Only thing is, won't I have to change the output options on the DVD player for the outputs to use??
Nope!
If you connect the DVD's digital lead to the amp's DVD input, and then connect the DVD's audio out L&R analogue phonos to the amp's CD input L&R phonos, you'll be fine.
The DVD will send output to both the digital and analogue outputs. When playing a DD/DTS DVD, simply select the DVD input on the amp, which will already be setup for multichannel (and this input will have been assigned as digital). For DD, you'll get a downmixed stereo output on the analogue phonos, while for DTS DVDs (AFAIK) you'll get nothing or possibly noise.
For a CD, just select CD on the amp (having assigned the CD input as analogue).

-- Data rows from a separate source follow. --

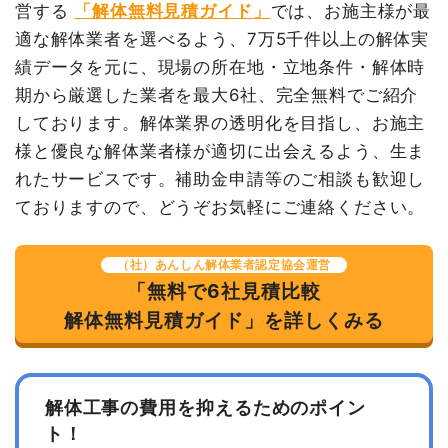
諸経費
50,000円
営する
「解体無料見積ガイド」
では、お施主様が最
適な解体業者を選べるよう、7万5千件以上の解体実
値引き
0円
績データを元に、現場の所在地・立地条件・解体時
小計
518,320円
期から厳選した業者を最大6社、完全無料でご紹介
消費税
41,466円
しております。解体業界の透明化を目指し、お施主
合計金額
559,786円
様と優良な解体業者様が適切に出会えるよう、生ま
れたサービスです。補助金申請等のご相談も歓迎し
ておりますので、どうぞお気軽にご連絡ください。
（社）あんしん解体業者認定協会運営
「無料で6社見積比較
解体無料見積ガイド」を詳しくみる
解体工事の費用を抑えるためのポイン
ト！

You shouldn't have to adjust the settings on the DVD player at all - leave the audio output as "bitstream" or whatever your DVD player calls it.
Whether the sound is good enough is another matter though.
Only you can decide that.
Personally I think the magazines overhype the shortcomings of most current DVD players a bit, compared to budget CD players. Sure, you probably won't get a £300 DVD player to sound quite as good as a £300 CD player, but that doesn't automatically mean the DVD player is crap (in many ways it's a similar issue to multichannel amps vs stereo amps).
The first generation of DVD players may well have been a bit crap (the first Philips I had 4 years back wasn't very good - very bright), but they were new, and CD playback probably wasn't high on the list of design priorities then. I think things have come on a little bit now - a DVD may not be the equal of an equivantly priced CD player (and really there's no reason to expect it to), but that doesn't mean it's unlistenable). Of course, it depends on the particular model in question as well, just as it always does!
PS - many dedicated CD players also have functions that DVD players might lack - irrelevant for some, but for others not having them might be a bit of a bind.